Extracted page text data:
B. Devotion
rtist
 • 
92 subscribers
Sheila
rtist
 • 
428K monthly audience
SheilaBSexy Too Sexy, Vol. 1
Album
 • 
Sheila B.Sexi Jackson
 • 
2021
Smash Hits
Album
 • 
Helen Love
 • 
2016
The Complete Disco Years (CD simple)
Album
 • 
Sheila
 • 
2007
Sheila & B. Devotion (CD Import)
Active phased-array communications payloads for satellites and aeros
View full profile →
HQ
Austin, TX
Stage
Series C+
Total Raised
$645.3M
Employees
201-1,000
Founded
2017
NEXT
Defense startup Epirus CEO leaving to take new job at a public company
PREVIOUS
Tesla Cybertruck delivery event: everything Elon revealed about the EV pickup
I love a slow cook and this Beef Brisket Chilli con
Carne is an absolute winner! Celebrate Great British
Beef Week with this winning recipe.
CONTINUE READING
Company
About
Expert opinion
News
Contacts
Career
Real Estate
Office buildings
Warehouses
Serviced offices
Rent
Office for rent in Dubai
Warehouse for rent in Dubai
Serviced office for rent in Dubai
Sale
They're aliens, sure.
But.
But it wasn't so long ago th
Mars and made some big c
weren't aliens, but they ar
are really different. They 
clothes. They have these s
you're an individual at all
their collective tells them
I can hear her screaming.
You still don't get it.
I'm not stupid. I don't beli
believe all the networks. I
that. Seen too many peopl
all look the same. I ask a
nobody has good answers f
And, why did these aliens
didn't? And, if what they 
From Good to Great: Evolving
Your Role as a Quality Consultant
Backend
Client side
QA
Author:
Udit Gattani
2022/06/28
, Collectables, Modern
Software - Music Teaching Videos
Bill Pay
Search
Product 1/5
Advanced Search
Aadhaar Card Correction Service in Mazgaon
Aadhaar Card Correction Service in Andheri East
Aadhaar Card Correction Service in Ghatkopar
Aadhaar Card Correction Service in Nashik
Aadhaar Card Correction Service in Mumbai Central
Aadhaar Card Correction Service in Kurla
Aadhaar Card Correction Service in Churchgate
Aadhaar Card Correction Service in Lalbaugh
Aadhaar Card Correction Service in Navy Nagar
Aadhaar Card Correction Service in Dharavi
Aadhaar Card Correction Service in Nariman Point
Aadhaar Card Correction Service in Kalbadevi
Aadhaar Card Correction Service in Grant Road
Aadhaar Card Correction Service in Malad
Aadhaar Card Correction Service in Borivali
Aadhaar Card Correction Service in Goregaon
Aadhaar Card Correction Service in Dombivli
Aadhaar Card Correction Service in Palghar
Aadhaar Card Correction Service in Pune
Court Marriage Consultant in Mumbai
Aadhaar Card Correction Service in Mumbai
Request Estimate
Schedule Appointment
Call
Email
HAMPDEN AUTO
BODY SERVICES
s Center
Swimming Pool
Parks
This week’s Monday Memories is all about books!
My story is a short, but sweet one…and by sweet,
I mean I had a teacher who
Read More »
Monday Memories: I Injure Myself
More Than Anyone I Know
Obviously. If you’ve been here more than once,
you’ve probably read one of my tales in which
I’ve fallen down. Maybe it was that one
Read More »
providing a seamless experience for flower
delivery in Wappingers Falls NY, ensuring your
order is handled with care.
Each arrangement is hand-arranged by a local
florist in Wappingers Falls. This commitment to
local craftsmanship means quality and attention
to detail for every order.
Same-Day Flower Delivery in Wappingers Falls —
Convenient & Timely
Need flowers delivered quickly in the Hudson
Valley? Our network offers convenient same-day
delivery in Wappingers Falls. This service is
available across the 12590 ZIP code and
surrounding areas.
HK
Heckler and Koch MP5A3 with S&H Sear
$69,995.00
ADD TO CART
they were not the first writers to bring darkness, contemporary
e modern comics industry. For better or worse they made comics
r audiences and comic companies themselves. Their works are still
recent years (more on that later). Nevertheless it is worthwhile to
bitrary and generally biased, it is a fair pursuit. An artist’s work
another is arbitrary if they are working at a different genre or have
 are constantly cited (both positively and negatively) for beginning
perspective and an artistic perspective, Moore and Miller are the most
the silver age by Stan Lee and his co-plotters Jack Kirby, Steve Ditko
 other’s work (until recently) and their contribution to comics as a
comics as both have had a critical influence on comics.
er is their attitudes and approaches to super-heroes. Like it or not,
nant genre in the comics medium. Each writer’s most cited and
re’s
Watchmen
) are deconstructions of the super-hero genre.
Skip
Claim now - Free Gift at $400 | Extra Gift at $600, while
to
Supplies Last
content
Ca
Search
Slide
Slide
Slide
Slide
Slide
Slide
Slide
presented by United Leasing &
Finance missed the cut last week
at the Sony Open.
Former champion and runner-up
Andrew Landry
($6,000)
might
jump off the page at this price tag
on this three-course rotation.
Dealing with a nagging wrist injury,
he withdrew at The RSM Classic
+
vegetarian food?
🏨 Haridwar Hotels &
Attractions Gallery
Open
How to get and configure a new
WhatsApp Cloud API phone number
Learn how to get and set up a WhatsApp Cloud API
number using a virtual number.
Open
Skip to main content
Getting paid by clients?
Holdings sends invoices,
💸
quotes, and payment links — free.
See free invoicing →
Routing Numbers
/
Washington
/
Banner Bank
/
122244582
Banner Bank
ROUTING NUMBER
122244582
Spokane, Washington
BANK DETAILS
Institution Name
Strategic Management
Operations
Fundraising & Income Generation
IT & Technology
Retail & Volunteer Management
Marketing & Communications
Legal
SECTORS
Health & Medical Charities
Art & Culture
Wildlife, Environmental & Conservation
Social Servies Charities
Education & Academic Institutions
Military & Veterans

Exercise aim: Please give all of the entries again, exactly as written.

Solution for this task:
B. Devotion
rtist
 • 
92 subscribers
Sheila
rtist
 • 
428K monthly audience
SheilaBSexy Too Sexy, Vol. 1
Album
 • 
Sheila B.Sexi Jackson
 • 
2021
Smash Hits
Album
 • 
Helen Love
 • 
2016
The Complete Disco Years (CD simple)
Album
 • 
Sheila
 • 
2007
Sheila & B. Devotion (CD Import)
Active phased-array communications payloads for satellites and aeros
View full profile →
HQ
Austin, TX
Stage
Series C+
Total Raised
$645.3M
Employees
201-1,000
Founded
2017
NEXT
Defense startup Epirus CEO leaving to take new job at a public company
PREVIOUS
Tesla Cybertruck delivery event: everything Elon revealed about the EV pickup
I love a slow cook and this Beef Brisket Chilli con
Carne is an absolute winner! Celebrate Great British
Beef Week with this winning recipe.
CONTINUE READING
Company
About
Expert opinion
News
Contacts
Career
Real Estate
Office buildings
Warehouses
Serviced offices
Rent
Office for rent in Dubai
Warehouse for rent in Dubai
Serviced office for rent in Dubai
Sale
They're aliens, sure.
But.
But it wasn't so long ago th
Mars and made some big c
weren't aliens, but they ar
are really different. They 
clothes. They have these s
you're an individual at all
their collective tells them
I can hear her screaming.
You still don't get it.
I'm not stupid. I don't beli
believe all the networks. I
that. Seen too many peopl
all look the same. I ask a
nobody has good answers f
And, why did these aliens
didn't? And, if what they 
From Good to Great: Evolving
Your Role as a Quality Consultant
Backend
Client side
QA
Author:
Udit Gattani
2022/06/28
, Collectables, Modern
Software - Music Teaching Videos
Bill Pay
Search
Product 1/5
Advanced Search
Aadhaar Card Correction Service in Mazgaon
Aadhaar Card Correction Service in Andheri East
Aadhaar Card Correction Service in Ghatkopar
Aadhaar Card Correction Service in Nashik
Aadhaar Card Correction Service in Mumbai Central
Aadhaar Card Correction Service in Kurla
Aadhaar Card Correction Service in Churchgate
Aadhaar Card Correction Service in Lalbaugh
Aadhaar Card Correction Service in Navy Nagar
Aadhaar Card Correction Service in Dharavi
Aadhaar Card Correction Service in Nariman Point
Aadhaar Card Correction Service in Kalbadevi
Aadhaar Card Correction Service in Grant Road
Aadhaar Card Correction Service in Malad
Aadhaar Card Correction Service in Borivali
Aadhaar Card Correction Service in Goregaon
Aadhaar Card Correction Service in Dombivli
Aadhaar Card Correction Service in Palghar
Aadhaar Card Correction Service in Pune
Court Marriage Consultant in Mumbai
Aadhaar Card Correction Service in Mumbai
Request Estimate
Schedule Appointment
Call
Email
HAMPDEN AUTO
BODY SERVICES
s Center
Swimming Pool
Parks
This week’s Monday Memories is all about books!
My story is a short, but sweet one…and by sweet,
I mean I had a teacher who
Read More »
Monday Memories: I Injure Myself
More Than Anyone I Know
Obviously. If you’ve been here more than once,
you’ve probably read one of my tales in which
I’ve fallen down. Maybe it was that one
Read More »
providing a seamless experience for flower
delivery in Wappingers Falls NY, ensuring your
order is handled with care.
Each arrangement is hand-arranged by a local
florist in Wappingers Falls. This commitment to
local craftsmanship means quality and attention
to detail for every order.
Same-Day Flower Delivery in Wappingers Falls —
Convenient & Timely
Need flowers delivered quickly in the Hudson
Valley? Our network offers convenient same-day
delivery in Wappingers Falls. This service is
available across the 12590 ZIP code and
surrounding areas.
HK
Heckler and Koch MP5A3 with S&H Sear
$69,995.00
ADD TO CART
they were not the first writers to bring darkness, contemporary
e modern comics industry. For better or worse they made comics
r audiences and comic companies themselves. Their works are still
recent years (more on that later). Nevertheless it is worthwhile to
bitrary and generally biased, it is a fair pursuit. An artist’s work
another is arbitrary if they are working at a different genre or have
 are constantly cited (both positively and negatively) for beginning
perspective and an artistic perspective, Moore and Miller are the most
the silver age by Stan Lee and his co-plotters Jack Kirby, Steve Ditko
 other’s work (until recently) and their contribution to comics as a
comics as both have had a critical influence on comics.
er is their attitudes and approaches to super-heroes. Like it or not,
nant genre in the comics medium. Each writer’s most cited and
re’s
Watchmen
) are deconstructions of the super-hero genre.
Skip
Claim now - Free Gift at $400 | Extra Gift at $600, while
to
Supplies Last
content
Ca
Search
Slide
Slide
Slide
Slide
Slide
Slide
Slide
presented by United Leasing &
Finance missed the cut last week
at the Sony Open.
Former champion and runner-up
Andrew Landry
($6,000)
might
jump off the page at this price tag
on this three-course rotation.
Dealing with a nagging wrist injury,
he withdrew at The RSM Classic
+
vegetarian food?
🏨 Haridwar Hotels &
Attractions Gallery
Open
How to get and configure a new
WhatsApp Cloud API phone number
Learn how to get and set up a WhatsApp Cloud API
number using a virtual number.
Open
Skip to main content
Getting paid by clients?
Holdings sends invoices,
💸
quotes, and payment links — free.
See free invoicing →
Routing Numbers
/
Washington
/
Banner Bank
/
122244582
Banner Bank
ROUTING NUMBER
122244582
Spokane, Washington
BANK DETAILS
Institution Name
Strategic Management
Operations
Fundraising & Income Generation
IT & Technology
Retail & Volunteer Management
Marketing & Communications
Legal
SECTORS
Health & Medical Charities
Art & Culture
Wildlife, Environmental & Conservation
Social Servies Charities
Education & Academic Institutions
Military & Veterans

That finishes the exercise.